[[ Records for the task open ]]

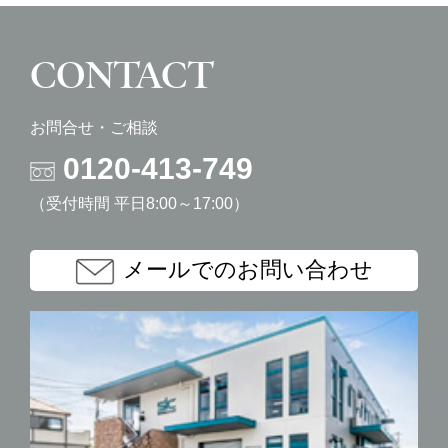
CONTACT
お問合せ・ご相談
0120-413-749
（受付時間 平日8:00～17:00）
メールでのお問い合わせ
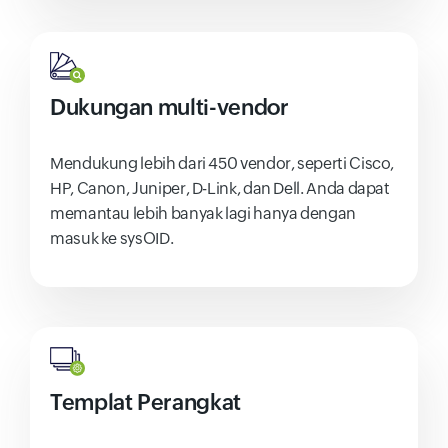
Dukungan multi-vendor
Mendukung lebih dari 450 vendor, seperti Cisco,
HP, Canon, Juniper, D-Link, dan Dell. Anda dapat
memantau lebih banyak lagi hanya dengan
masuk ke sysOID.
Templat Perangkat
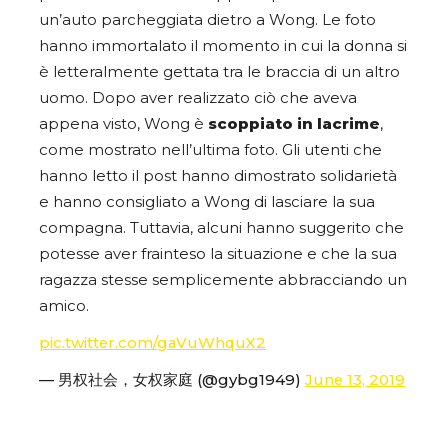
un’auto parcheggiata dietro a Wong. Le foto
hanno immortalato il momento in cui la donna si
è letteralmente gettata tra le braccia di un altro
uomo. Dopo aver realizzato ciò che aveva
appena visto, Wong è
scoppiato in lacrime
,
come mostrato nell’ultima foto. Gli utenti che
hanno letto il post hanno dimostrato solidarietà
e hanno consigliato a Wong di lasciare la sua
compagna. Tuttavia, alcuni hanno suggerito che
potesse aver frainteso la situazione e che la sua
ragazza stesse semplicemente abbracciando un
amico.
pic.twitter.com/gaVuWhquX2
— 男权社会，女权家庭 (@gybg1949)
June 13, 2019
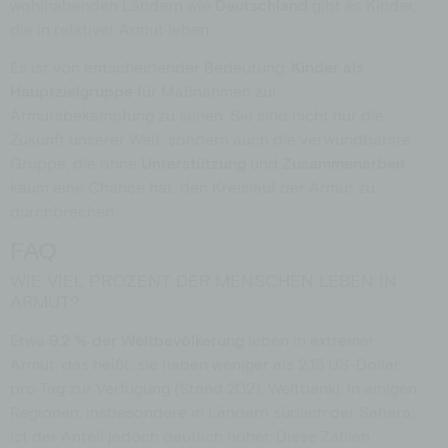
wohlhabenden Ländern wie
Deutschland
gibt es Kinder,
die in relativer Armut leben.
Es ist von entscheidender Bedeutung,
Kinder
als
Hauptzielgruppe
für Maßnahmen zur
Armutsbekämpfung zu sehen. Sie sind nicht nur die
Zukunft unserer Welt, sondern auch die verwundbarste
Gruppe, die ohne
Unterstützung
und
Zusammenarbeit
kaum eine Chance hat, den Kreislauf der Armut zu
durchbrechen.
FAQ
WIE VIEL PROZENT DER MENSCHEN LEBEN IN
ARMUT?
Etwa
9,2 % der Weltbevölkerung
leben in extremer
Armut, das heißt, sie haben weniger als 2,15 US-Dollar
pro Tag zur Verfügung (Stand 2021, Weltbank). In einigen
Regionen, insbesondere in Ländern südlich der Sahara,
ist der Anteil jedoch deutlich höher. Diese Zahlen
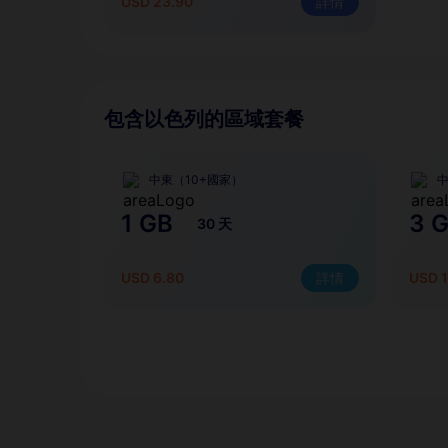
USD 23.90
詳情
包含以色列的區域套餐
中東（10+國家）
中
1 GB
3 
30 天
USD 6.80
詳情
USD 1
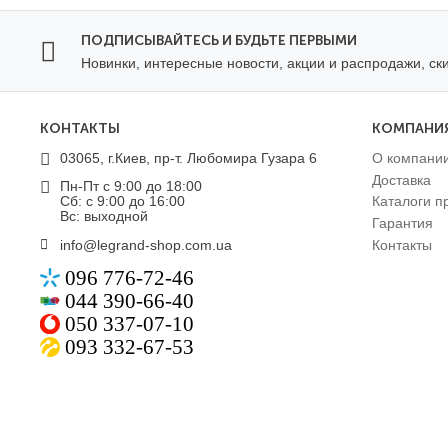
ПОДПИСЫВАЙТЕСЬ И БУДЬТЕ ПЕРВЫМИ
Новинки, интересные новости, акции и распродажи, ск
КОНТАКТЫ
КОМПАНИ
03065, г.Киев, пр-т. Любомира Гузара 6
О компани
Доставка
Пн-Пт с 9:00 до 18:00
Сб: с 9:00 до 16:00
Каталоги п
Вс: выходной
Гарантия
info@legrand-shop.com.ua
Контакты
096 776-72-46
044 390-66-40
050 337-07-10
093 332-67-53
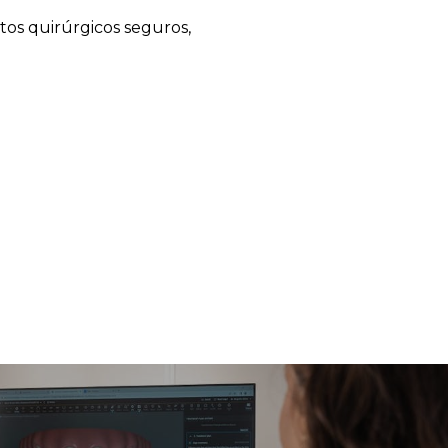
tos quirúrgicos seguros,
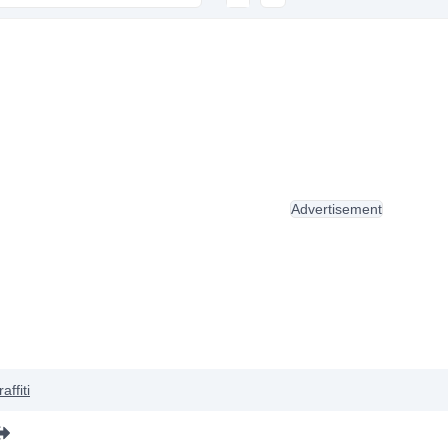
Advertisement
affiti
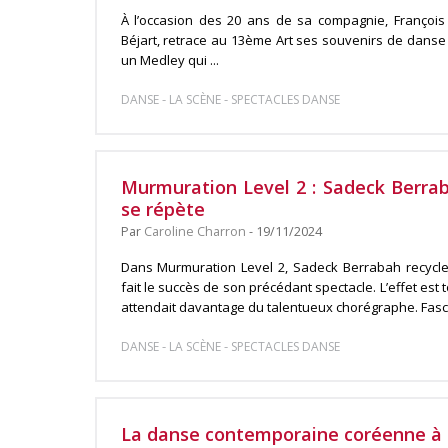
À l’occasion des 20 ans de sa compagnie, François 
Béjart, retrace au 13ème Art ses souvenirs de danse
un Medley qui ...
-
-
DANSE
LA SCÈNE
SPECTACLES DANSE
Murmuration Level 2 : Sadeck Berra
se répète
Par
Caroline Charron
- 19/11/2024
Dans Murmuration Level 2, Sadeck Berrabah recycle 
fait le succès de son précédant spectacle. L’effet es
attendait davantage du talentueux chorégraphe. Fascin
-
-
DANSE
LA SCÈNE
SPECTACLES DANSE
La danse contemporaine coréenne à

[[ Records for the task closed ]]

Task description: From the material above, output every line exactly as written, dropping any picture.

Output of the task:
CONTACT
お問合せ・ご相談
0120-413-749
（受付時間 平日8:00～17:00）
メールでのお問い合わせ
Dukungan multi-vendor
Mendukung lebih dari 450 vendor, seperti Cisco,
HP, Canon, Juniper, D-Link, dan Dell. Anda dapat
memantau lebih banyak lagi hanya dengan
masuk ke sysOID.
Templat Perangkat
un’auto parcheggiata dietro a Wong. Le foto
hanno immortalato il momento in cui la donna si
è letteralmente gettata tra le braccia di un altro
uomo. Dopo aver realizzato ciò che aveva
appena visto, Wong è
scoppiato in lacrime
,
come mostrato nell’ultima foto. Gli utenti che
hanno letto il post hanno dimostrato solidarietà
e hanno consigliato a Wong di lasciare la sua
compagna. Tuttavia, alcuni hanno suggerito che
potesse aver frainteso la situazione e che la sua
ragazza stesse semplicemente abbracciando un
amico.
pic.twitter.com/gaVuWhquX2
— 男权社会，女权家庭 (@gybg1949)
June 13, 2019
wohlhabenden Ländern wie
Deutschland
gibt es Kinder,
die in relativer Armut leben.
Es ist von entscheidender Bedeutung,
Kinder
als
Hauptzielgruppe
für Maßnahmen zur
Armutsbekämpfung zu sehen. Sie sind nicht nur die
Zukunft unserer Welt, sondern auch die verwundbarste
Gruppe, die ohne
Unterstützung
und
Zusammenarbeit
kaum eine Chance hat, den Kreislauf der Armut zu
durchbrechen.
FAQ
WIE VIEL PROZENT DER MENSCHEN LEBEN IN
ARMUT?
Etwa
9,2 % der Weltbevölkerung
leben in extremer
Armut, das heißt, sie haben weniger als 2,15 US-Dollar
pro Tag zur Verfügung (Stand 2021, Weltbank). In einigen
Regionen, insbesondere in Ländern südlich der Sahara,
ist der Anteil jedoch deutlich höher. Diese Zahlen
USD 23.90
詳情
包含以色列的區域套餐
中東（10+國家）
中
1 GB
3 
30 天
USD 6.80
詳情
USD 1
ПОДПИСЫВАЙТЕСЬ И БУДЬТЕ ПЕРВЫМИ
Новинки, интересные новости, акции и распродажи, ск
КОНТАКТЫ
КОМПАНИ
03065, г.Киев, пр-т. Любомира Гузара 6
О компани
Доставка
Пн-Пт с 9:00 до 18:00
Сб: с 9:00 до 16:00
Каталоги п
Вс: выходной
Гарантия
info@legrand-shop.com.ua
Контакты
096 776-72-46
044 390-66-40
050 337-07-10
093 332-67-53
tos quirúrgicos seguros,
Advertisement
affiti
À l’occasion des 20 ans de sa compagnie, François 
Béjart, retrace au 13ème Art ses souvenirs de danse
un Medley qui ...
-
-
DANSE
LA SCÈNE
SPECTACLES DANSE
Murmuration Level 2 : Sadeck Berra
se répète
Par
Caroline Charron
- 19/11/2024
Dans Murmuration Level 2, Sadeck Berrabah recycle 
fait le succès de son précédant spectacle. L’effet es
attendait davantage du talentueux chorégraphe. Fascin
-
-
DANSE
LA SCÈNE
SPECTACLES DANSE
La danse contemporaine coréenne à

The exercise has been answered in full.